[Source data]
╭──
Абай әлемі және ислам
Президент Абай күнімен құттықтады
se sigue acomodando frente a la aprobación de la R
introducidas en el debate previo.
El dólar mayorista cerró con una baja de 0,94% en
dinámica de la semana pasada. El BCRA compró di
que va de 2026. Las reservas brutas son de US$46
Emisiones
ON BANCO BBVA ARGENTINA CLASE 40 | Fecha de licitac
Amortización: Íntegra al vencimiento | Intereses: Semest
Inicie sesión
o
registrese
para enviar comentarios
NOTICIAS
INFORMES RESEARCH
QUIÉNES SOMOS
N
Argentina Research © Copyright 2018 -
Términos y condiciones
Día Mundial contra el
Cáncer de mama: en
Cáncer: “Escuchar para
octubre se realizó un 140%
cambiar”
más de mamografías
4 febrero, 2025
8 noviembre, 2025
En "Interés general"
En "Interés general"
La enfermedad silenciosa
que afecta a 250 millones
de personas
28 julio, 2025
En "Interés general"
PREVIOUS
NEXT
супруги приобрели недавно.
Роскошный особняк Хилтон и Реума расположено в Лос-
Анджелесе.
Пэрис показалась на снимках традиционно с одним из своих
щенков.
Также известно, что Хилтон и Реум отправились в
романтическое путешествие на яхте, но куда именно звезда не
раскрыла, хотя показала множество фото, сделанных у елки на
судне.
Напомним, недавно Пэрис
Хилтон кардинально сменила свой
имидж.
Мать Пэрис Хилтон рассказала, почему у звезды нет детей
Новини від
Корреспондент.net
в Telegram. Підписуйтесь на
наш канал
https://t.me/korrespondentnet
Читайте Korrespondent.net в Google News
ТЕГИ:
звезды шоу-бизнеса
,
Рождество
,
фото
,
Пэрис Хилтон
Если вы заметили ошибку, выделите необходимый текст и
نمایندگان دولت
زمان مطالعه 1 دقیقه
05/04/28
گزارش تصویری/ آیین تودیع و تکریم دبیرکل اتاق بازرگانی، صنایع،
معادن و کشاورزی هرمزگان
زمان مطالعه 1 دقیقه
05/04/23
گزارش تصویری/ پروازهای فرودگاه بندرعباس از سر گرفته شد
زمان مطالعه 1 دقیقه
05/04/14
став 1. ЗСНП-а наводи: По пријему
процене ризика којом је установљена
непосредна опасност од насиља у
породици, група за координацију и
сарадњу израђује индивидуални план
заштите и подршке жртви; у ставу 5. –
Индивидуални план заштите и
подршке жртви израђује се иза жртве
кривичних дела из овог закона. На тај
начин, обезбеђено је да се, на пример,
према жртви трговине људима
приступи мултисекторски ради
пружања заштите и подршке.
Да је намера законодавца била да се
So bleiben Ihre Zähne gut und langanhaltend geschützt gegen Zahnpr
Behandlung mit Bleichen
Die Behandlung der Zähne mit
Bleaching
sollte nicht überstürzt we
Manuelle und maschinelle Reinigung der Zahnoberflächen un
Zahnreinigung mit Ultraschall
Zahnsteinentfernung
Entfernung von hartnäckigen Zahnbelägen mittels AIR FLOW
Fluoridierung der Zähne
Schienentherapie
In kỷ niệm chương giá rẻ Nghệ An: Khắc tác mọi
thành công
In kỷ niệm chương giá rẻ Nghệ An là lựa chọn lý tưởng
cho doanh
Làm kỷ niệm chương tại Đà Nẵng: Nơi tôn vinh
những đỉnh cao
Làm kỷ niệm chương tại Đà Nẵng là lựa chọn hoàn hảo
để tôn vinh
╰──
╭──
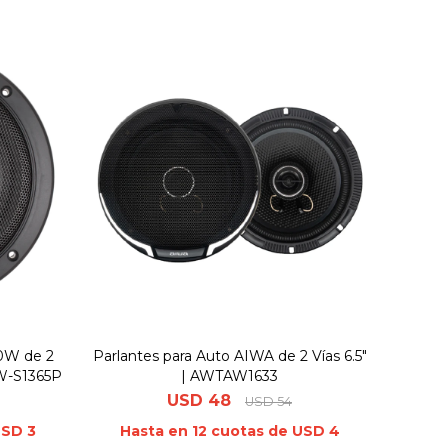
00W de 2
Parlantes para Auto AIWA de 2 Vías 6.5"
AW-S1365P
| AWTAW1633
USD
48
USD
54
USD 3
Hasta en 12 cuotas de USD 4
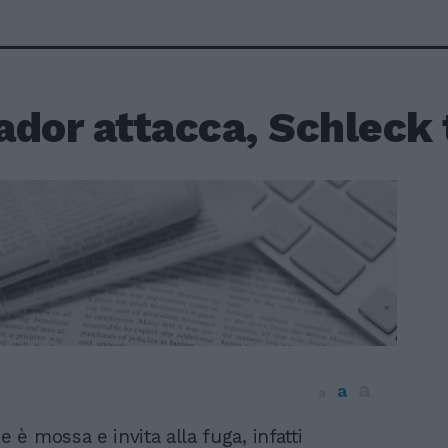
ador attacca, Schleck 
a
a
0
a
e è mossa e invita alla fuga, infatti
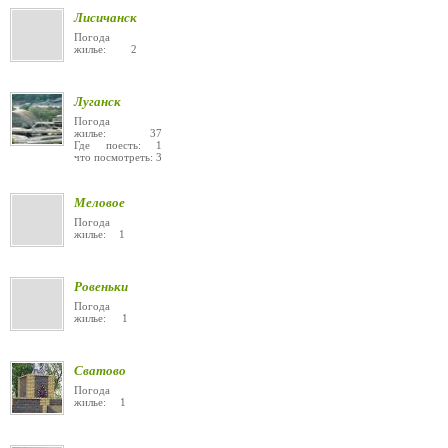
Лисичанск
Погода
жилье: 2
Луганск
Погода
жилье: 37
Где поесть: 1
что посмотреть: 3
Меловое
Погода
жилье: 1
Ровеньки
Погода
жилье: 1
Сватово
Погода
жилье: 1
╰──
╭──
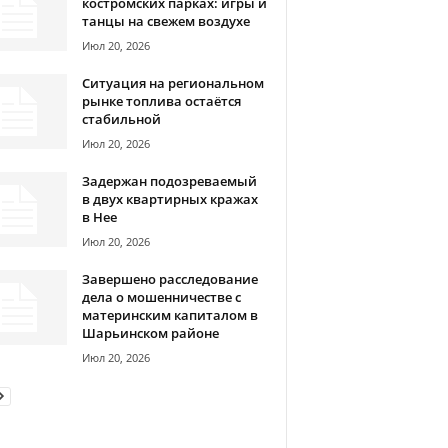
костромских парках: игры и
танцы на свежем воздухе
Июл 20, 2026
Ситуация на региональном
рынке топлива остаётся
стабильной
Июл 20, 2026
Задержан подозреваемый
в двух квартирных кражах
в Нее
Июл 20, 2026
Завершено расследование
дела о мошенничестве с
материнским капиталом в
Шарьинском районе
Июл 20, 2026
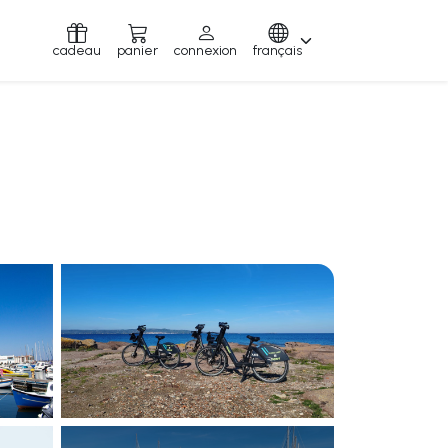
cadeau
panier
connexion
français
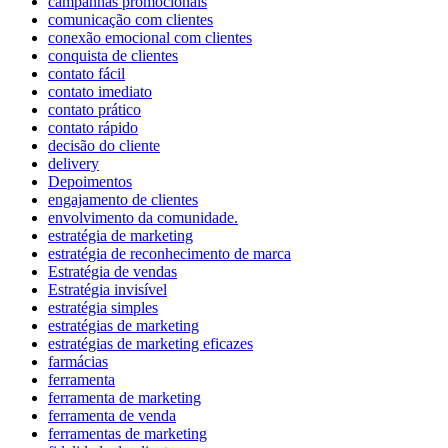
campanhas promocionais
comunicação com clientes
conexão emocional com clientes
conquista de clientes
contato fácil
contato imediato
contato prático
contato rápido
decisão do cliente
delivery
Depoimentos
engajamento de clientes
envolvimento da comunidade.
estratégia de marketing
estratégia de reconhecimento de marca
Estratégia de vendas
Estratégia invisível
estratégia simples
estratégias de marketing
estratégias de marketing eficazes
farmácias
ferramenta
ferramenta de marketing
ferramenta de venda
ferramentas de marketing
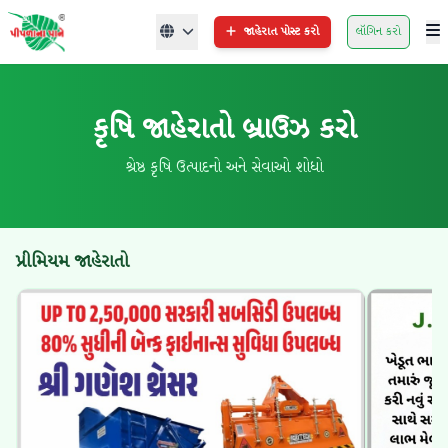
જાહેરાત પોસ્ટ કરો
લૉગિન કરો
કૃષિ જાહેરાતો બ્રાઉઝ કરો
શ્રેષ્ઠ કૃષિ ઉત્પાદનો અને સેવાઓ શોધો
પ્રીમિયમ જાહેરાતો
╰──
Exercise brief: Look through the records above for the string "жртви", then copy every line that has it.

Task answer:
заштите и подршке жртви; у ставу 5. –
подршке жртви израђује се иза жртве
према жртви трговине људима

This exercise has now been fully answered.